Here's the perfect job: spending someone else's money. And if you're an art lover, and get to spend their money on works of art, well, that just might be bliss.
While they didn't bring anything home, Los Angeles art adviser Sarah Jane Bruce and client Melissa Keller recently picked up quite a few ideas while browsing Art LA — a big international contemporary art fair with dozens of dealers displaying their wares.
Keller, an erstwhile Sports Illustrated swimsuit model, has been buying art for some years now.
"She has the collecting gene," Bruce says. "I [could] tell when I walked into her house."
Bruce made her house call just before the art fair — to get a sense of Keller's tastes, her interests, her ideas. Then, for this maiden voyage, Bruce chose a handful of artists and dealers for Keller to see. With degrees in art history from Emory and Columbia University, and experience at galleries in Atlanta and New York, Bruce knows a collector when she sees one.
"A real collector to me is someone who ... it's almost like an illness or a disease," Bruce says. "It gets inside of you, and you can't shake it. And it's obsessive, and it takes over your life. If you're a real collector, it's kind of all you can think about. And people usually have that gene, that collecting gene. If they weren't collecting art, they were collecting something else before that."
Since she moved to Los Angeles from New York, Keller has been collecting works by young California artists. She finds the West Coast art world more approachable — young, open, vibrant. She's looking for works that cost a few thousand dollars — by artists on their way up.
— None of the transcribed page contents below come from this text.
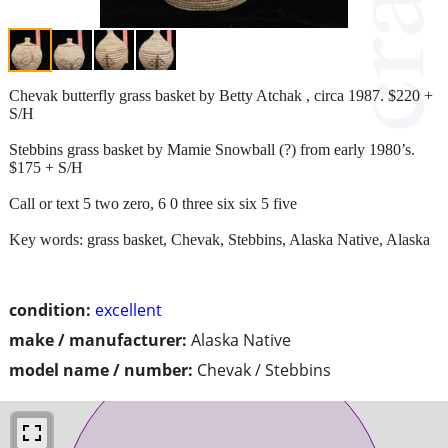
Chevak butterfly grass basket by Betty Atchak , circa 1987. $220 +
S/H
Stebbins grass basket by Mamie Snowball (?) from early 1980’s.
$175 + S/H
Call or text 5 two zero, 6 0 three six six 5 five
Key words: grass basket, Chevak, Stebbins, Alaska Native, Alaska
condition:
excellent
make / manufacturer:
Alaska Native
model name / number:
Chevak / Stebbins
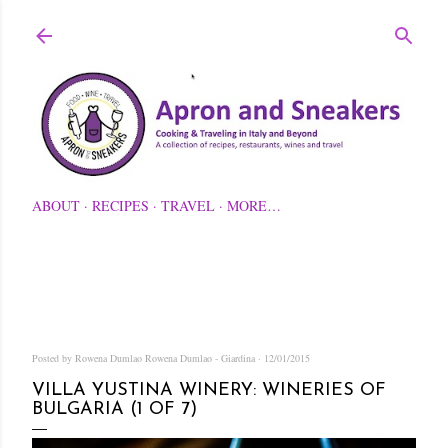
Skip to main content
ABOUT
RECIPES
TRAVEL
MORE…
Posted by Rowena Dumlao
Rowena Dumlao - Giardina
12/01/2015
VILLA YUSTINA WINERY: WINERIES OF
BULGARIA (1 OF 7)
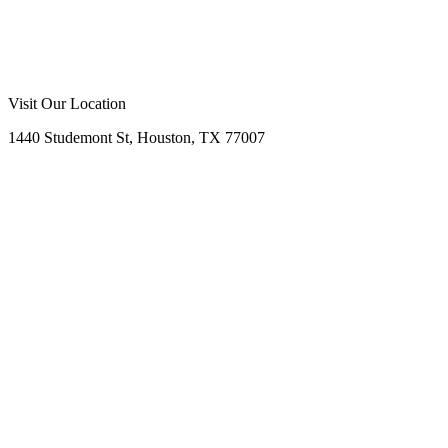
Call Now
Free Consultation
Visit Our Location
1440 Studemont St, Houston, TX 77007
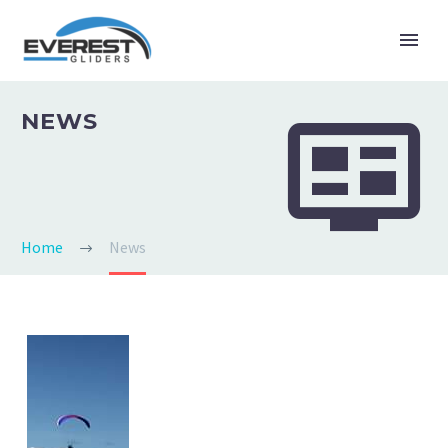


NEWS
Home
News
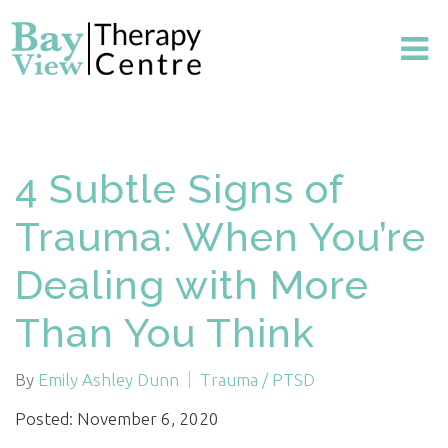
4 Subtle Signs of
Trauma: When You’re
Dealing with More
Than You Think
By
Emily Ashley Dunn
Trauma / PTSD
Posted: November 6, 2020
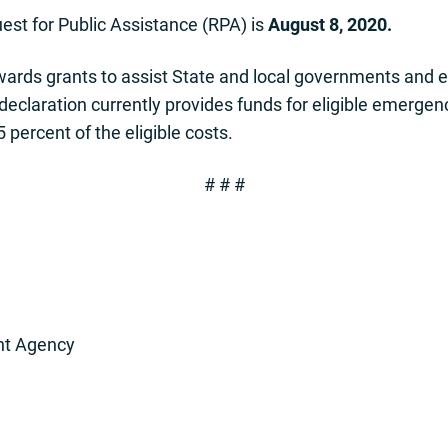
est for Public Assistance (RPA) is
August 8, 2020.
ds grants to assist State and local governments and elig
 declaration currently provides funds for eligible emerg
5 percent of the eligible costs.
# # #
t Agency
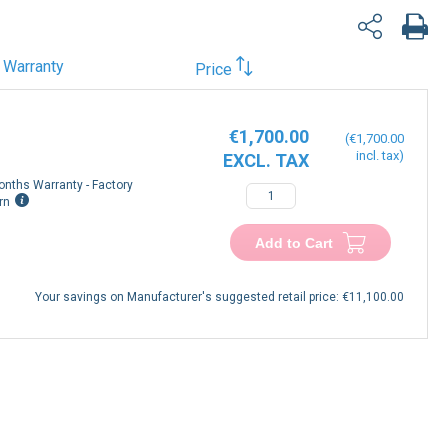
Warranty
Price
€1,700.00
€1,700.00
onths Warranty - Factory
rn
Add to Cart
Your savings on Manufacturer's suggested retail price:
€11,100.00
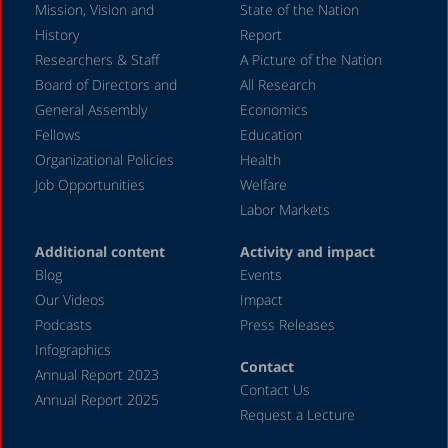
Mission, Vision and
State of the Nation
History
Report
Researchers & Staff
A Picture of the Nation
Board of Directors and
All Research
General Assembly
Economics
Fellows
Education
Organizational Policies
Health
Job Opportunities
Welfare
Labor Markets
Additional content
Activity and impact
Blog
Events
Our Videos
Impact
Podcasts
Press Releases
Infographics
Contact
Annual Report 2023
Contact Us
Annual Report 2025
Request a Lecture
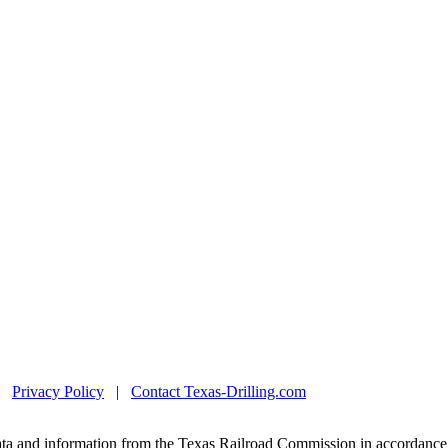
|
Privacy Policy
|
Contact Texas-Drilling.com
ta and information from the Texas Railroad Commission in accordance 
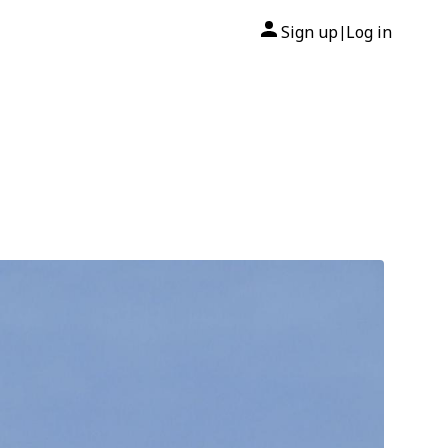
Sign up
Log in
|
Once Keller decides to buy something, Bruce will get 10 percent of the sale price. She charges clients around $125 an hour to deliver and install a painting or sculpture. But on this day, the women are looking, not spending.
And some of what they see is quite ... odd — like a work that looks like a pencil sketch but turns out to be hair clippings. Or a small, stuffed creature with a skunk's head attached to the body of a fox.
Beyond the taxidermy and the body hair, Keller spots a big painting: mixed media — collage, pencil, silk screen in paled reds, blues and black.
"That's stunning," she says of the work, Big Raushole, by Austrian artist Tillman Kaiser.
"I love the colors of it," she says. "And it's so ... Trekkie or something. I just think it's really cool."
The $5,800 piece has already been sold, but the gallery, Honor Fraser of Los Angeles, will have a show of Kaiser's works in May. Bruce and Keller make notes and take business cards. It's the start of a beautiful relationship.